When students ask a direct question through your website or through social media, answer it as soon as humanly possible. The digital marketing landscape has become vastly more sophisticated in the span of a year, in part because consumers are literally living online to a much greater extent. They expect fast, thoughtful answers to their questions – because they are getting that kind of response time from so many other product and service providers.
Global KPMG research conducted in the fall of 2020 in 12 countries shows how much consumers are now accustomed to conversing with brands digitally as opposed to in-person. The research found that consumers in Brazil and China have become significantly more likely to favour digital over in-person contacts with brands.
Don’t step back from international recruiting
As much chaos as COVID has introduced to marketing budgets everywhere, now is not the time to dial down international marketing campaigns and social media outreach. The recruitment landscape is highly dynamic at the moment and consumers are more open to new options than they have been in years. McKinsey research has found that,
“The crisis has prompted a surge of new [consumer] activities, with an astonishing 75% of US consumers trying a new shopping behavior in response to economic pressures, store closings, and changing priorities. This general change in behavior has also been reflected in a shattering of brand loyalties, with 36% of consumers trying a new brand …. Of consumers who have tried different brands, 73% intend to continue to incorporate the new brands into their routine. Gen Z and high earners are most prone to switching brands.”
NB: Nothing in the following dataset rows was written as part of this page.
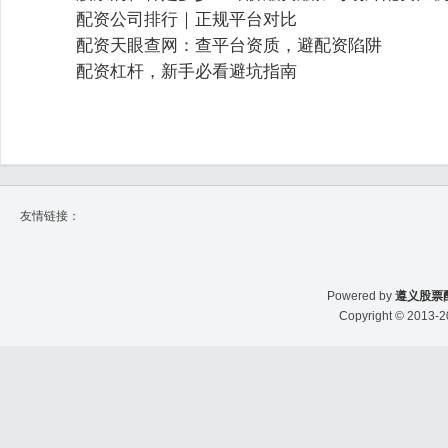
配资公司排行｜正规平台对比
配资天眼查网：查平台资质，避配资陷阱
配资杠杆，新手必看避坑指南
友情链接：
Powered by
遵义股票
Copyright
© 2013-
Responding to what international students need and want in a compassionate, authentic way even if they can’t fly to your campus right now or have deferred is key. Forrester Research predicts that “business-to-consumer (B2C) marketers will increase their spending on loyalty and retention marketing by 15% in 2021, all the while cutting back on product- or performance-based marketing.” The finding is relevant for educators who may not be able to meet their enrolment targets this year but who nevertheless must keep prospects interested in their programmes rather than in those of competitors. As we wrote last year, IDP research shows that students are much more open to changing their minds about where to study abroad in the pandemic. Fostering loyalty and engagement among prospective students should be a major priority for 2021.
So keep in touch with prospective students regularly through email and social media, because today’s enrolment funnel is deeply irregular and requires more monitoring and interventions to keep students in it. Students who might seem to have dropped off the radar might just be waiting for the right time to get back in touch with you. They’ll have a lot of questions and responding to them thoughtfully and quickly is of the essence.